Tuntaskan Masalah Sosial Korban Lumpur Lapindo Sidoarjo
Semburan lumpur Sidoarjo, 15 tahun silam, menyisakan masalah sosial terkait pembayaran ganti rugi. Lebih kurang 30 pelaku usaha yang asetnya terendam hingga kini masih terus berjuang mendapatkan penggantian.
Oleh
RUNIK SRI ASTUTI
·3 menit baca
SIDOARJO, KOMPAS — Semburan lumpur Lapindo di Sidoarjo, Jawa Timur, 15 tahun silam, masih menyisakan masalah sosial terkait pembayaran ganti rugi bagi penyintas. Sekitar 30 pelaku usaha yang asetnya terendam lumpur hingga kini masih terus berjuang mendapatkan penggantian.
Lebih dari sepuluh orang perwakilan pelaku usaha korban semburan lumpur Sidoarjo mendatangi Pendopo Delta Wibawa, Senin (8/2/2021). Mereka berharap Pemerintah Kabupaten Sidoarjo menyampaikan aspirasinya ke kementerian terkait, terutama Presiden Joko Widodo.
”Korban lumpur berharap persoalan pembayaran ganti rugi yang belum tuntas ini bisa dibuka kembali dan dicarikan solusinya. Nasib korban sangat menderita karena telah menanti selama hampir 15 tahun tanpa kepastian,” ujar Sungkono, salah satu pengusaha.
Korban lumpur Lapindo lainnya, Ritonga, menambahkan, perjuangan untuk mendapatkan hak berupa pembayaran ganti rugi secara penuh telah ditempuh. Bahkan, upaya hukum untuk mendapatkan keadilan juga sudah dilakukan. Namun, hingga saat ini mereka belum menerima hak-haknya.
Menurut Ritonga, terdapat 32 pelaku usaha korban lumpur yang belum mendapatkan ganti rugi penuh. Total nilai aset pelaku usaha yang terendam lumpur itu mencapai Rp 780 miliar, dengan nilai uang saat itu. Nilai aset itu sebenarnya sangat kecil apabila dihitung dengan mempertimbangkan inflasi tahunan selama 15 tahun.
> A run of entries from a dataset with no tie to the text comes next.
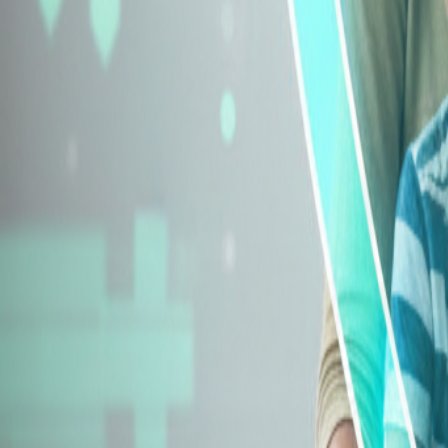
Explore Insurance Types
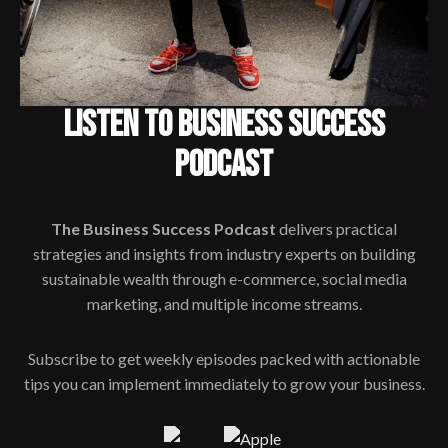
LISTEN TO BUSINESS SUCCESS
PODCAST
The Business Success Podcast
delivers practical
strategies and insights from industry experts on building
sustainable wealth through e-commerce, social media
marketing, and multiple income streams.
Subscribe to get weekly episodes packed with actionable
tips you can implement immediately to grow your business.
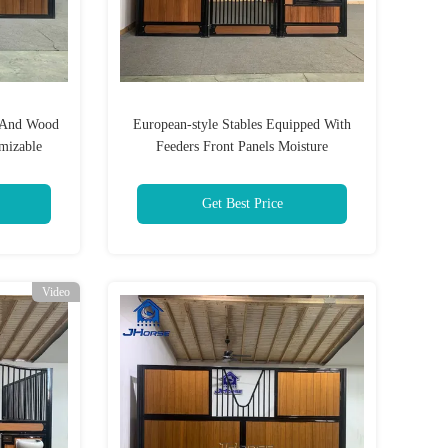
o And Wood
European-style Stables Equipped With
mizable
Feeders Front Panels Moisture
Protection And Horse Equipment
Get Best Price
Video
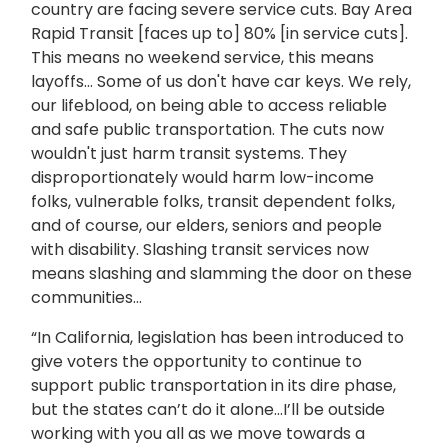
country are facing severe service cuts. Bay Area
Rapid Transit [faces up to] 80% [in service cuts].
This means no weekend service, this means
layoffs… Some of us don't have car keys. We rely,
our lifeblood, on being able to access reliable
and safe public transportation. The cuts now
wouldn't just harm transit systems. They
disproportionately would harm low-income
folks, vulnerable folks, transit dependent folks,
and of course, our elders, seniors and people
with disability. Slashing transit services now
means slashing and slamming the door on these
communities…
“In California, legislation has been introduced to
give voters the opportunity to continue to
support public transportation in its dire phase,
but the states can’t do it alone…I’ll be outside
working with you all as we move towards a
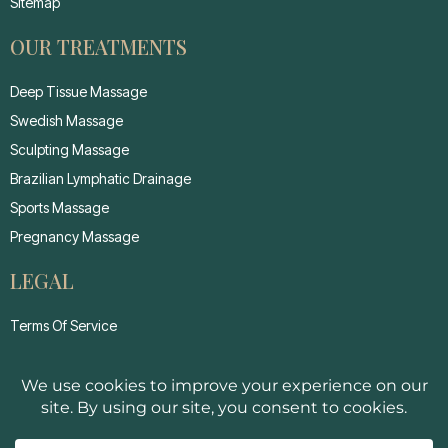
Sitemap
OUR TREATMENTS
Deep Tissue Massage
Swedish Massage
Sculpting Massage
Brazilian Lymphatic Drainage
Sports Massage
Pregnancy Massage
LEGAL
Terms Of Service
Privacy Policy
Cancellation Policy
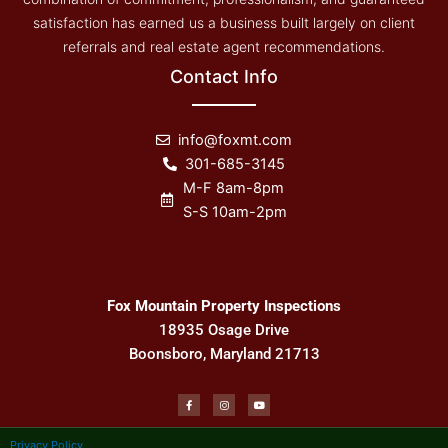
satisfaction has earned us a business built largely on client
referrals and real estate agent recommendations.
Contact Info
info@foxmt.com
301-685-3145
M-F 8am-8pm
S-S 10am-2pm
Fox Mountain Property Inspections
18935 Osage Drive
Boonsboro, Maryland 21713
F
I
Y
a
n
o
c
s
u
e
t
t
b
a
u
Privacy Policy
o
g
b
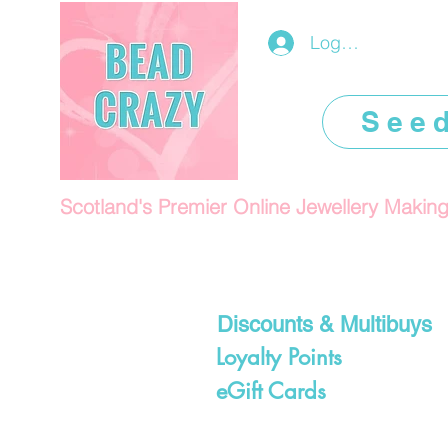
Log In/Register
See
Scotland's Premier Online Jewellery Makin
Discounts & Multibuys
Loyalty Points
eGift Cards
Pelaku usaha berharap pemerintah bisa mengalokasikan anggaran untuk korban semburan lumpur yang belum mendapat pembayaran ganti rugi. Mereka memiliki hak yang sama dengan warga korban lainnya yang telah mendapatkan pelunasan ganti rugi melalui dana talangan yang bersumber dari APBN sebesar Rp 781 miliar.
”Pelaku usaha berharap Pemkab Sidoarjo menyampaikan informasi sebenarnya tentang kondisi pembayaran ganti rugi yang belum terealisasi. Fakta bahwa masih ada masalah sosial harus dicarikan solusinya,” ujar kuasa hukum pengusaha korban lumpur, Mursyid.
Korban lumpur berharap persoalan pembayaran ganti rugi yang belum tuntas ini bisa dibuka kembali dan dicarikan solusinya. Nasib korban sangat menderita karena telah menanti selama hampir 15 tahun tanpa kepastian. (Sungkono)
Menanggapi keluhan tersebut, Kepala Bappeda Sidoarjo Heri Soesanto mengatakan pemda sudah mengirim surat ke Kementerian Koordinator Polhukam mengenai kondisi riil terkait masalah sosial korban lumpur. Selain kalangan pelaku usaha, masih ada warga yang belum menerima pembayaran ganti rugi karena ada persoalan seperti ketidaksepahaman mengenai status tanah.
”Inti dari surat itu menegaskan bahwa persoalan sosial masih ada dan memerlukan jalan keluar. Pemda juga sudah mengumpulkan data tentang jumlah korban lumpur yang belum menerima pembayaran ganti rugi berikut nilai nominalnya,” ucap Heri.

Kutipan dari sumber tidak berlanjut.